So next post will be about fastening solutions...

20 October 2005

A teeny tiny snippet of art history

It occurs to me that I've neglected to fully explain where this design came from other than to mention that I 'noodled with it', that the subject wasn't really Venetian and that someone named Moroni painted it. If you're familiar with the painting, feel free to skip this post. If not, well, the noodling was all me, but the painting itself was executed by the mannerist painter Giovanni Batista Moroni around 1560. Allegedly the subject is the Duke of Albuqurque (as I said, not a Venetian) but Moroni, was Venetian.

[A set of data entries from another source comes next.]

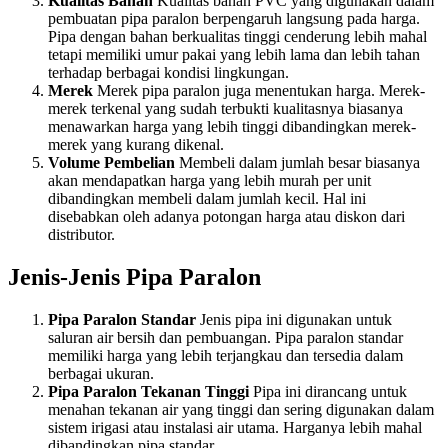
Kualitas Bahan
Kualitas bahan PVC yang digunakan dalam
pembuatan pipa paralon berpengaruh langsung pada harga.
Pipa dengan bahan berkualitas tinggi cenderung lebih mahal
tetapi memiliki umur pakai yang lebih lama dan lebih tahan
terhadap berbagai kondisi lingkungan.
Merek
Merek pipa paralon juga menentukan harga. Merek-
merek terkenal yang sudah terbukti kualitasnya biasanya
menawarkan harga yang lebih tinggi dibandingkan merek-
merek yang kurang dikenal.
Volume Pembelian
Membeli dalam jumlah besar biasanya
akan mendapatkan harga yang lebih murah per unit
dibandingkan membeli dalam jumlah kecil. Hal ini
disebabkan oleh adanya potongan harga atau diskon dari
distributor.
Jenis-Jenis Pipa Paralon
Pipa Paralon Standar
Jenis pipa ini digunakan untuk
saluran air bersih dan pembuangan. Pipa paralon standar
memiliki harga yang lebih terjangkau dan tersedia dalam
berbagai ukuran.
Pipa Paralon Tekanan Tinggi
Pipa ini dirancang untuk
menahan tekanan air yang tinggi dan sering digunakan dalam
sistem irigasi atau instalasi air utama. Harganya lebih mahal
dibandingkan pipa standar.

I've always liked this painting, if for no other reason than the man looks so earnest and postively normal rather than like some religious icon in a dogma where nobility is worshipped as was so often the case in renaissane portraiture. If you click on the duke's name, it will take you to the "Art Unframed" site, where you can view hundreds of famous historical paintings and even have a copy made of the one that you fancy. I've never used their services beyond browsing, but the idea intrigues me as I've never developed the brushwork discipline necessary to paint in the mannerist style in order to copy the painting myself.

Great panes...

Disclaimer... If I dug though my old text books from art school I could probably come up with a better name for this feature than 'sleevelet'. But the books aren't in a convenient place at the moment, and I'm too lazy. Not to mention that in the big picture, nomenclature doesn't seem all that important at the moment. If anyone has a 'proper' term for it at their fingertips they can email it to me, but in the meantime I'm going to stick with 'paned sleevelet'



I finished the rows of straight chain stitches on the panes and I've assembled the sleevelets. Below is a pic of the cuff with the panes sewn into it before I turned it and tacked it down. The cuff piece has a arch to it, which is why I clipped the edges prior to turning as you can see.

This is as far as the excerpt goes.